Almeno ho potuto salutare il mio papà

La lettera al direttore

Caro papà, almeno ho potuto salutarti

Caro direttore, mercoledì mattina è morto mio padre. La morte di un proprio caro non è mai semplice, lascia profonde cicatrici perché è oggettiva, non lascia interpretazioni, non ci sono né se né ma. Lascia l’amaro in bocca, di non aver fatto abbastanza, di non aver detto un «ti voglio bene», un «grazie per come mi hai cresciuto» in più.
Si vive quasi nell’illusione di un’immortalità perché, come purtroppo quando ci sono gli incidenti, si pensa che a noi non succederà.

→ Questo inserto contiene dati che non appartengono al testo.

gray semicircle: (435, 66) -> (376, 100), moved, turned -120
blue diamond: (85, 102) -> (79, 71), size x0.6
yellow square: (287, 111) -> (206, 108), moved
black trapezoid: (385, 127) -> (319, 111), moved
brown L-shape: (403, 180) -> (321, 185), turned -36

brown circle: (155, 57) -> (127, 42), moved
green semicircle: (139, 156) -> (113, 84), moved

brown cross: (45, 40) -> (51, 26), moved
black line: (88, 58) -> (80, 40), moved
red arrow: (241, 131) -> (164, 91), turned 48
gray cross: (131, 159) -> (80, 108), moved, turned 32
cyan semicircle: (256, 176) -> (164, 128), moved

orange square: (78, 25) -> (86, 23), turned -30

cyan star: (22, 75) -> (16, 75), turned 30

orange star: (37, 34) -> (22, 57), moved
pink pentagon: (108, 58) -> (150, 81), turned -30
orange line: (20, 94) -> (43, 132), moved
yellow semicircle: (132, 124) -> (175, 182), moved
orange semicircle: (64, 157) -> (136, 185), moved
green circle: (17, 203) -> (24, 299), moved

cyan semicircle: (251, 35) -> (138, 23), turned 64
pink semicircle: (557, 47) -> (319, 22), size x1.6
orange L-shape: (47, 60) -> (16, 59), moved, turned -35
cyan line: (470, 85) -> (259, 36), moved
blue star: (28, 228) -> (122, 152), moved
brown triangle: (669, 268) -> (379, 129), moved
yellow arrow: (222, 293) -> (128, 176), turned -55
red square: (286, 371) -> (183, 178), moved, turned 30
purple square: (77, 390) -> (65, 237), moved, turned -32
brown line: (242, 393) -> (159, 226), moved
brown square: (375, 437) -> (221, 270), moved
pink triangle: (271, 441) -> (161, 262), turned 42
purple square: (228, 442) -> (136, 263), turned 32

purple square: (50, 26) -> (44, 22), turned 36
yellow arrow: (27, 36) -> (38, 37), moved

Invece lei è li come un sassolino nella scarpa, che senti, che sai che c’è ma fai finta di niente.
Ora ha bussato anche alla mia porta e come tanti non ero preparato, ma sono stato fortunato perché, in questo assurdo periodo, ho comunque potuto dargli l’ultimo saluto, l’ho stretto a me, gli ho tenuto la mano per tanto tempo, l’ho coccolato pensando a quando da piccolo mi abbracciava stretto stretto questo “grande omone” e poi l’ho lasciato andare. L’ho ringraziato e gli ho detto che poteva finalmente riposare.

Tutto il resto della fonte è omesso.